Saved data entries
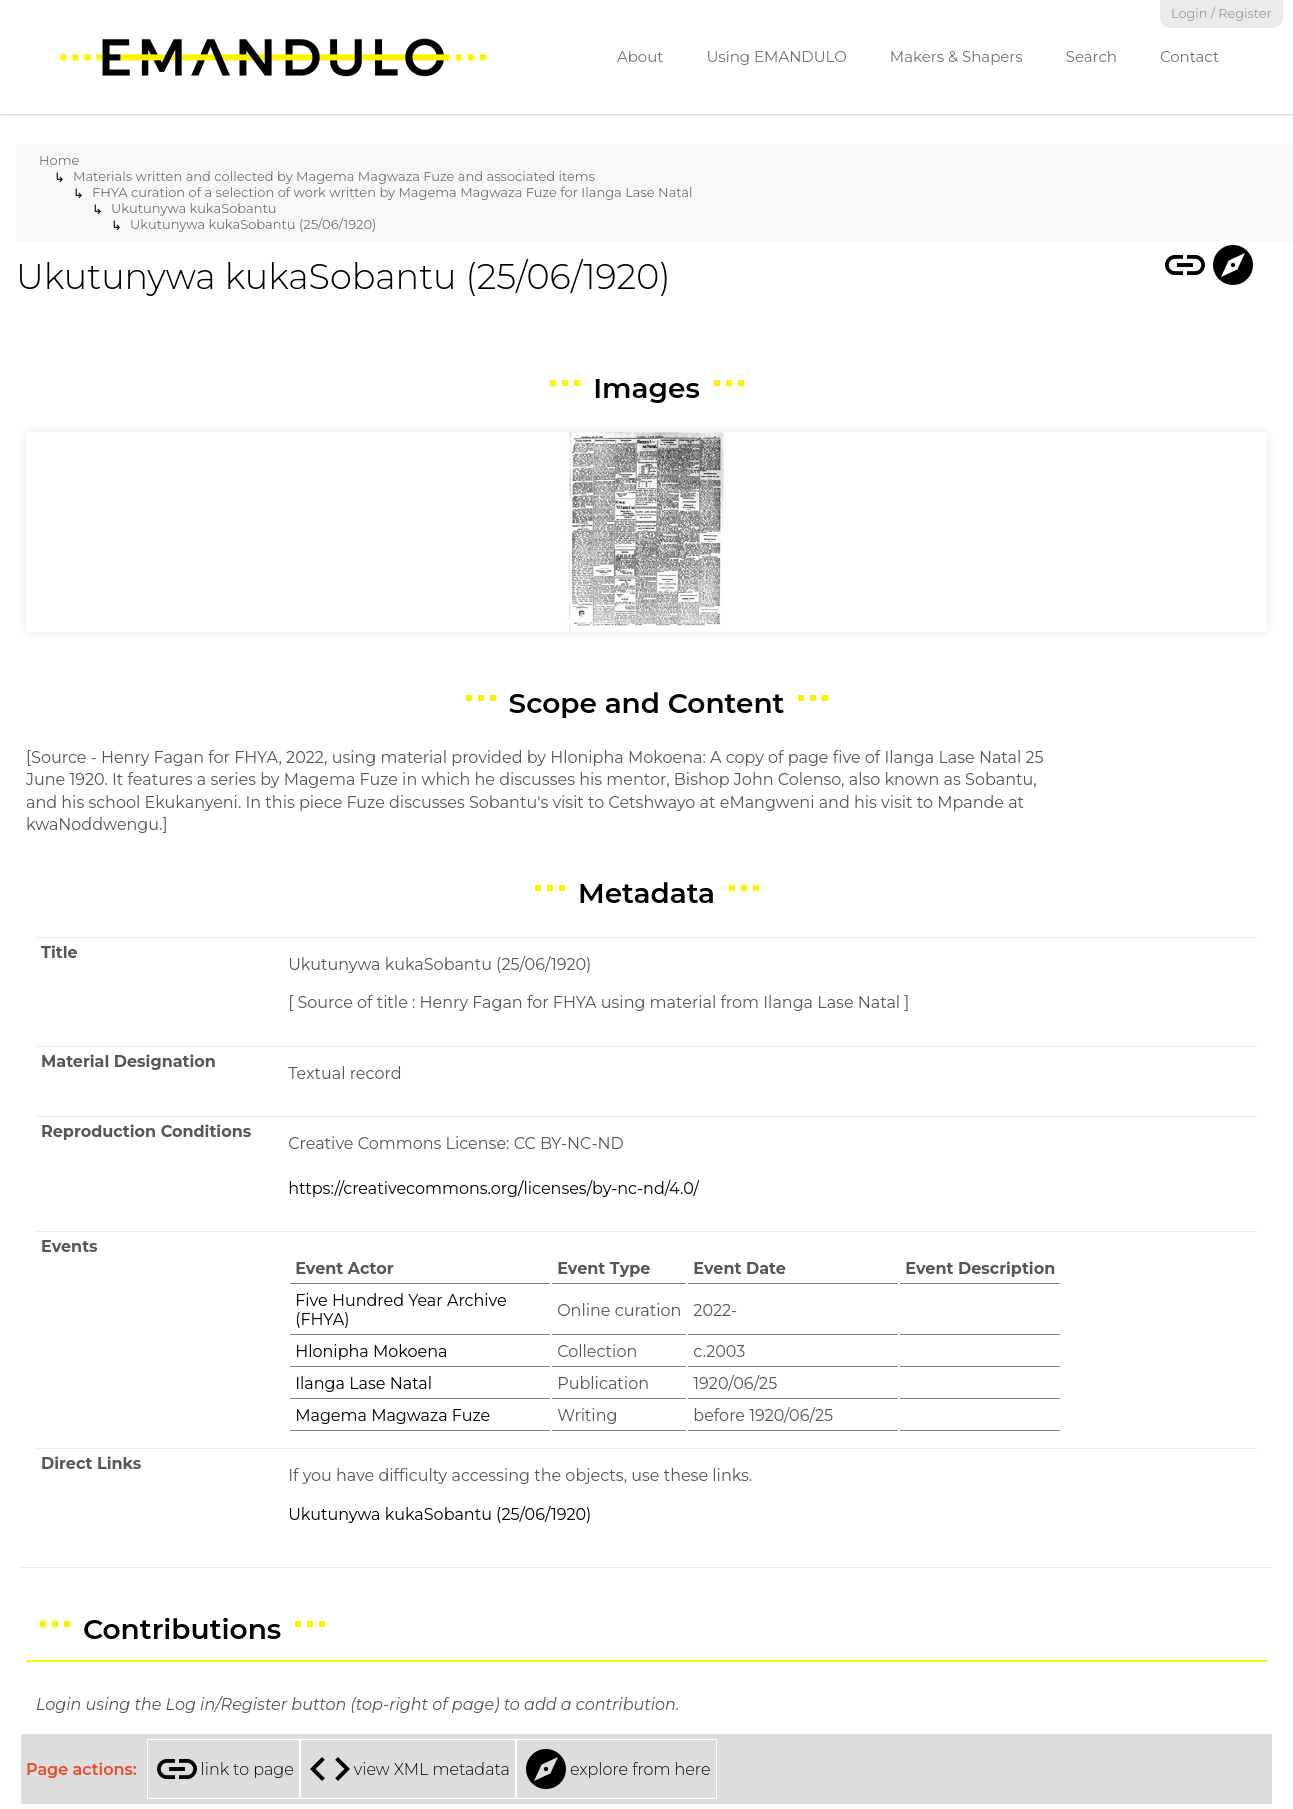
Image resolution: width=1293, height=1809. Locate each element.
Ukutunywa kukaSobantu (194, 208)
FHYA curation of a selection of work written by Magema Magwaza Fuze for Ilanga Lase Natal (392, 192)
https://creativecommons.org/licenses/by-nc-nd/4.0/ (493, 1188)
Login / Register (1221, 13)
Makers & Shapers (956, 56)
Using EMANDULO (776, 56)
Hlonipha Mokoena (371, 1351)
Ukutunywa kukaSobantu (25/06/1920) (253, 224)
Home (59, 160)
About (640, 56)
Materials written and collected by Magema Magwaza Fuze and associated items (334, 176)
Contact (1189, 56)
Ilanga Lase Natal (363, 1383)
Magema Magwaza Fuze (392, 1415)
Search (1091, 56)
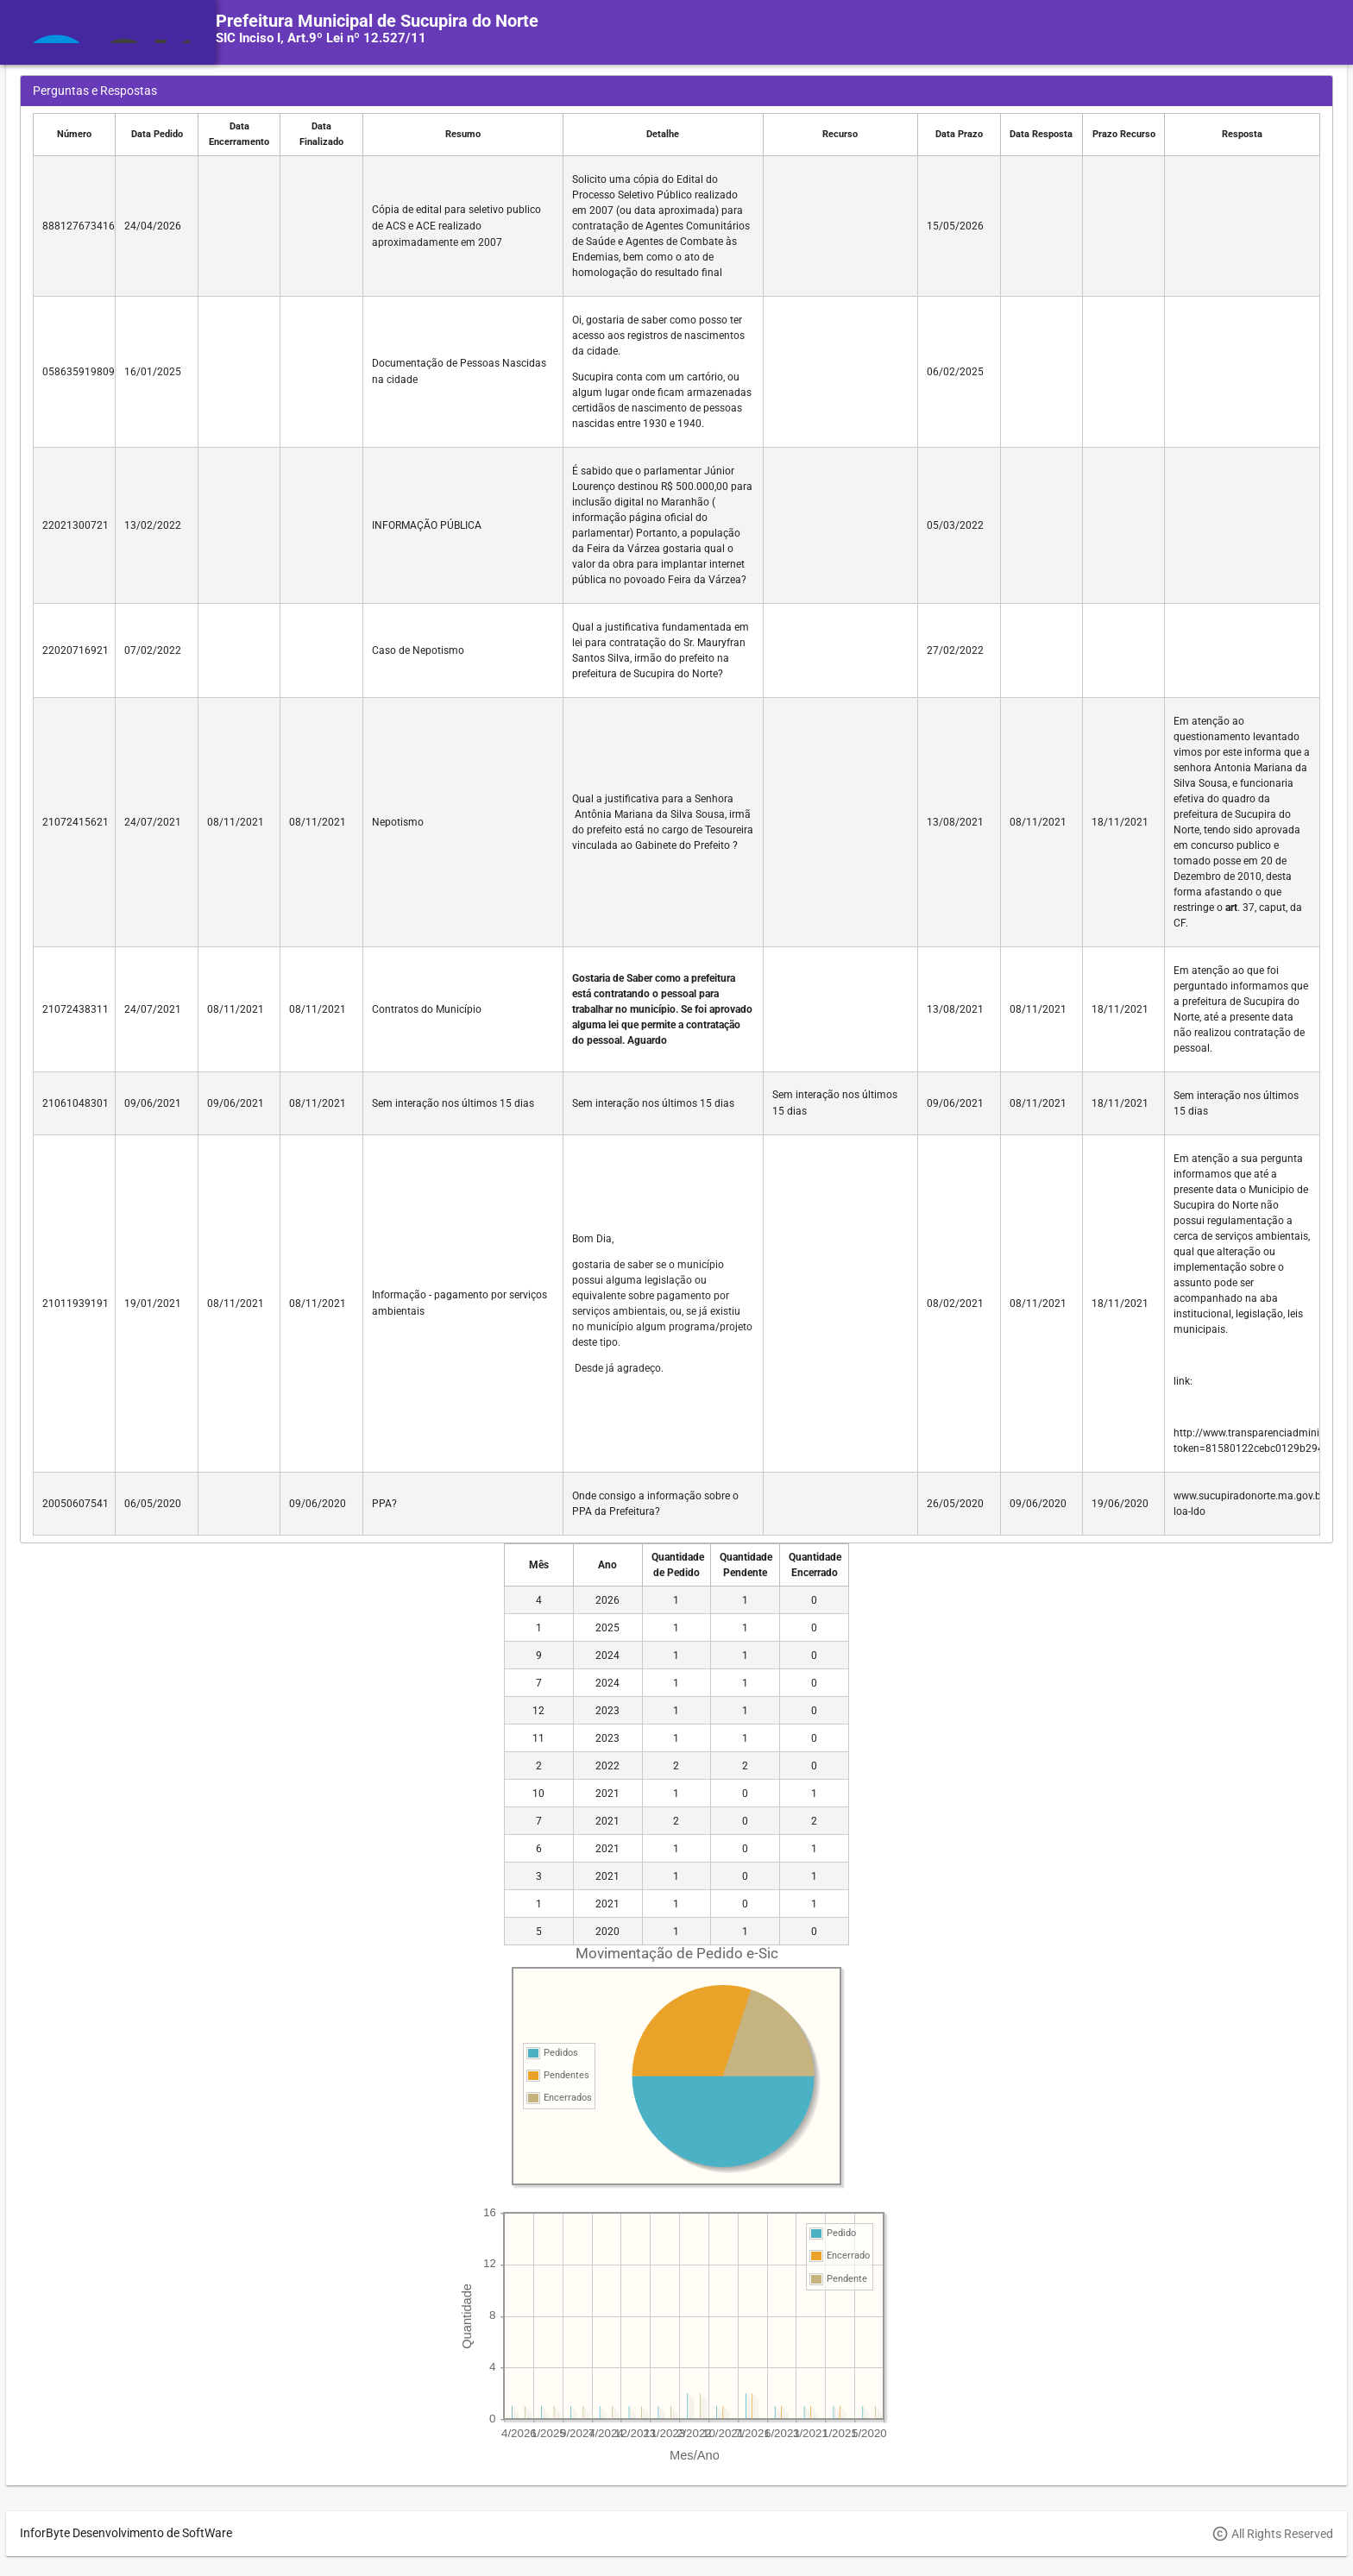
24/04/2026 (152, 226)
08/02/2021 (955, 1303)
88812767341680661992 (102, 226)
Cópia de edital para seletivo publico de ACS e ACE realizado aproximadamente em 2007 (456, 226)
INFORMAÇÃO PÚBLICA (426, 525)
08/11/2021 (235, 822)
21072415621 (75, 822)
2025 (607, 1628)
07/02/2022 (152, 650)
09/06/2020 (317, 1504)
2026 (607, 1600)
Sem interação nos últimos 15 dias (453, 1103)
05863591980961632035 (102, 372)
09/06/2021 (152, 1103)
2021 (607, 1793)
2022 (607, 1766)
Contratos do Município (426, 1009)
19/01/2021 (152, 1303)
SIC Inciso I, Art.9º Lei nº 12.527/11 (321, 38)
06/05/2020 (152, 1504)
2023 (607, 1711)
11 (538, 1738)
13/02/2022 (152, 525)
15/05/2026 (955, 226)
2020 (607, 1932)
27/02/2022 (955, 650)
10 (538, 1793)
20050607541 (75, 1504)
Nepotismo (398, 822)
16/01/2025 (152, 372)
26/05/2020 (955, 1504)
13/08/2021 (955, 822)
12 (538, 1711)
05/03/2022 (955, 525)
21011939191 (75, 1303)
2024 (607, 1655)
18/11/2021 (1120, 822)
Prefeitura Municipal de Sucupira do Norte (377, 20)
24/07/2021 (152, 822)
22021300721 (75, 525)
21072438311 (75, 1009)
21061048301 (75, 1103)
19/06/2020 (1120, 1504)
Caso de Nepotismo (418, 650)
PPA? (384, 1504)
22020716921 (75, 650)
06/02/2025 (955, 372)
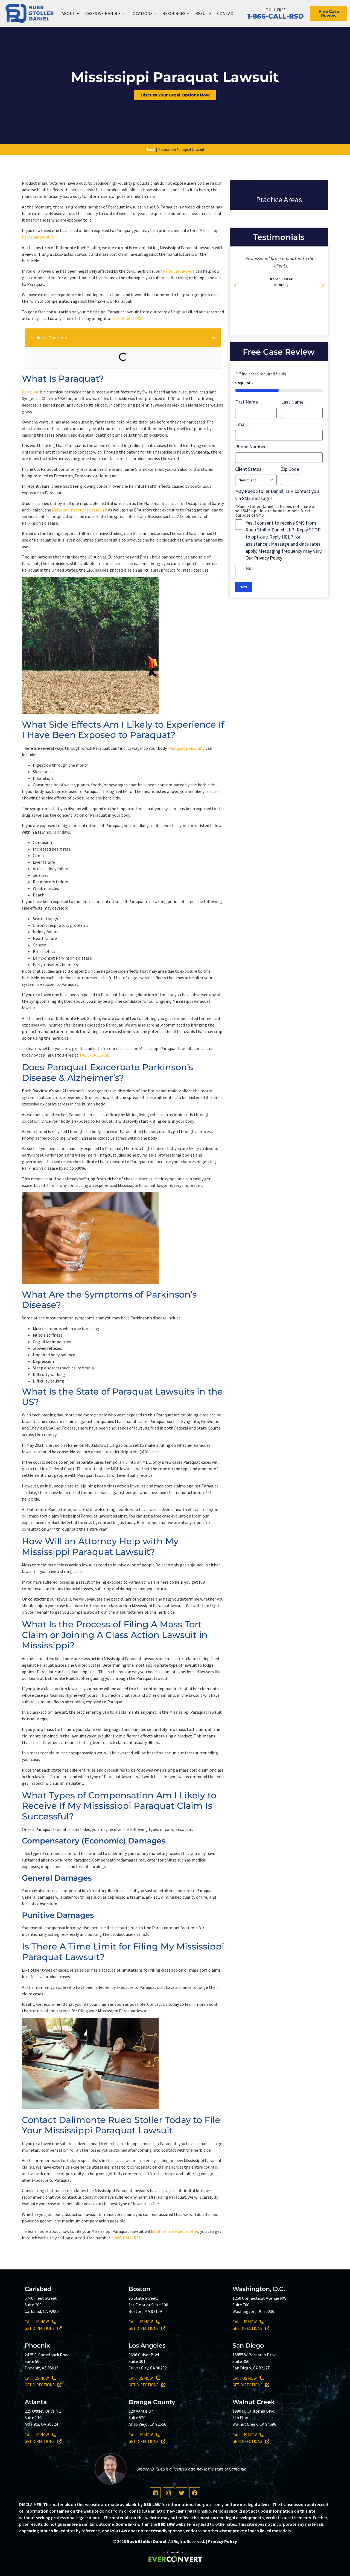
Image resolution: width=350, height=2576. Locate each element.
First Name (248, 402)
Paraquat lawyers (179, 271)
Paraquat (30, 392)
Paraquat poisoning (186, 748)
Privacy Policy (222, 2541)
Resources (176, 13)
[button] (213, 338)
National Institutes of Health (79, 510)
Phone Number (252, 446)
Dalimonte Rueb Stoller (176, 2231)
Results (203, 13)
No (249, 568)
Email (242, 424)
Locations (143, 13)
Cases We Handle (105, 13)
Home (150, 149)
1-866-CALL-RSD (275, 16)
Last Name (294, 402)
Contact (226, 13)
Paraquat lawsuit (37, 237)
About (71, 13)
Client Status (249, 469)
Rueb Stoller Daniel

● **WHAT YOU ARE ASKED TO DO**: Each line above from the one containing "About (640, 56)" through the one containing "INFORMAÇÃO PÚBLICA (426, 525)" is to be returned verbatim. Nothing else, and no pictures.

● **RESPONSE AREA**:
About (640, 56)
Materials written and collected by Magema Magwaza Fuze and associated items (334, 176)
Contact (1189, 56)
Ilanga Lase Natal (363, 1383)
Magema Magwaza Fuze (392, 1415)
Search (1091, 56)
24/04/2026 (152, 226)
08/02/2021 (955, 1303)
88812767341680661992 (102, 226)
Cópia de edital para seletivo publico de ACS e ACE realizado aproximadamente em 2007 (456, 226)
INFORMAÇÃO PÚBLICA (426, 525)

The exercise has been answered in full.